NRF1 has been used by Nitronex to ship more than 500,000 production devices since volume shipments began in 2009. Now, under a long-term supply agreement, GCS will exclusively provide Nitronex with NRF1 discrete and MMIC foundry services.
Devices fabricated at GCS show equivalent performance across the board to devices fabricated at Nitronex’s facility. Qualification includes extensive DC, RF, thermal, reliability and other parametric testing.

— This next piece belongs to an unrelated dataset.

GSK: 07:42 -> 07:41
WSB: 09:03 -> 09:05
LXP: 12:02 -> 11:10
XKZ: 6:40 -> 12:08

Nitronex plans to work closely with customers through a Process Change Notification (PCN) to ensure a smooth transition as it establishes GCS as a qualified wafer source for all of its products.
“When evaluating GaN suppliers, our customers tell us they want to compare performance, reliability, manufacturability, and cost,” says Nitronex’s CEO Charlie Shalvoy. “Our current NRF1 discrete and MMIC-based processes have enabled us to develop a family of products that, for many market applications, meet or exceed our customers’ needs relating to performance and reliability - and we have the data to prove it,” he believes.

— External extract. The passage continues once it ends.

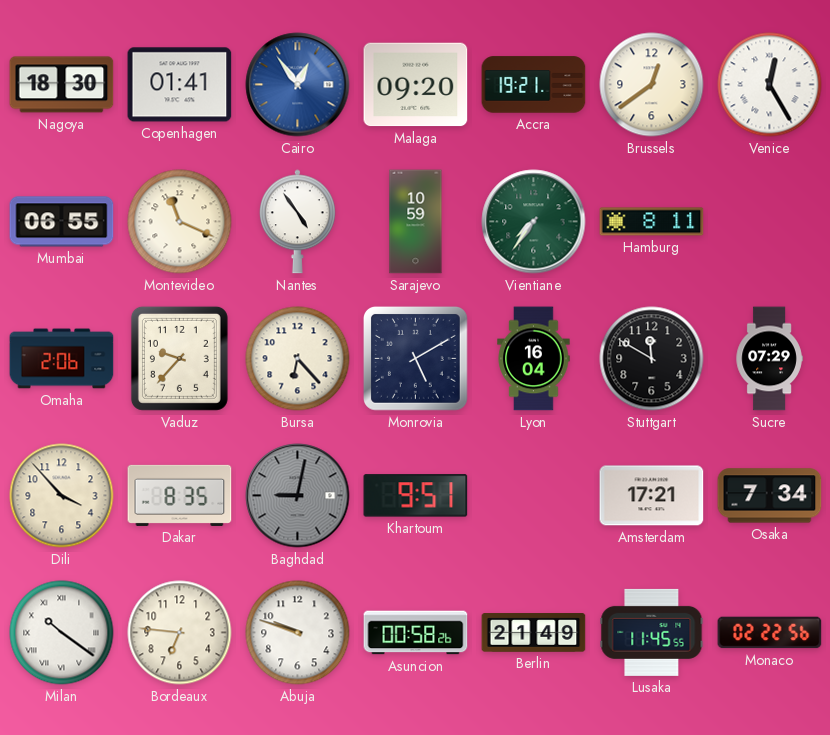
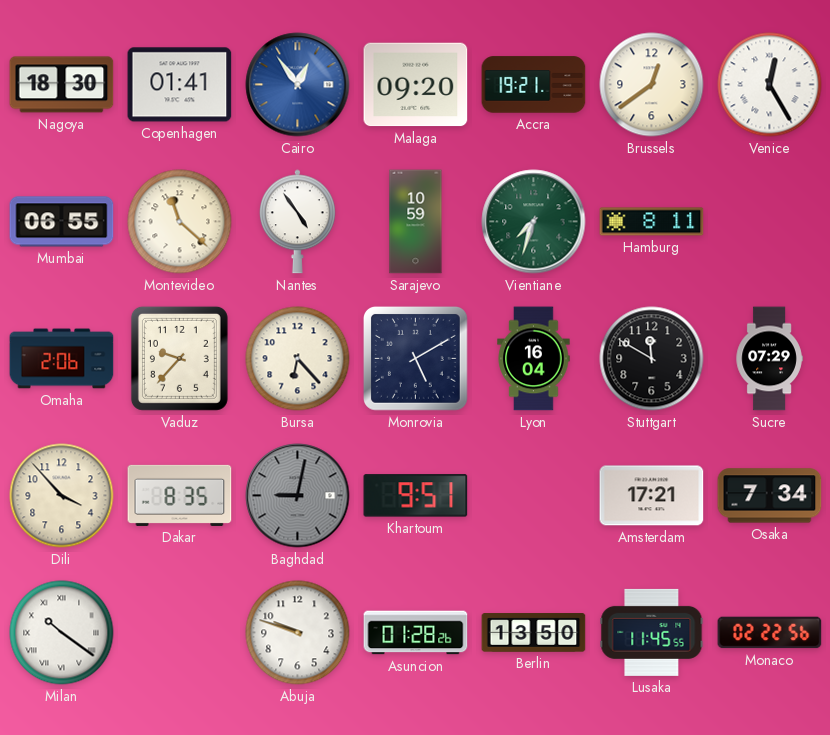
Montevideo: 11:19 -> 11:22
Vientiane: 7:36 -> 7:33
Bordeaux: 6:46 -> none
Asuncion: 00:58 -> 01:28
Berlin: 21:49 -> 13:50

“Partnering with GCS gives Nitronex a significant increase in capacity, improves our near- and long-term cost reduction roadmap, and provides access to capabilities that allow us to develop new GaN technologies,” Shalvoy continues. “The combination of our proprietary 100mm GaN-on-Si process, and the full suite of production and new process development capabilities at GCS, gives us the ability to be a leader in the rapidly emerging market of GaN RF power devices,” he believes.
“We are pleased to partner with Nitronex and add GaN-on-Si to our extensive compound semiconductor capability,” comments GCS’ CEO Jerry Curtis. “Nitronex's unique technology gives us access to a new and growing GaN RF market,” he adds. “Now that NRF1 process is qualified at GCS, we look forward to working closely with Nitronex and moving to volume production.”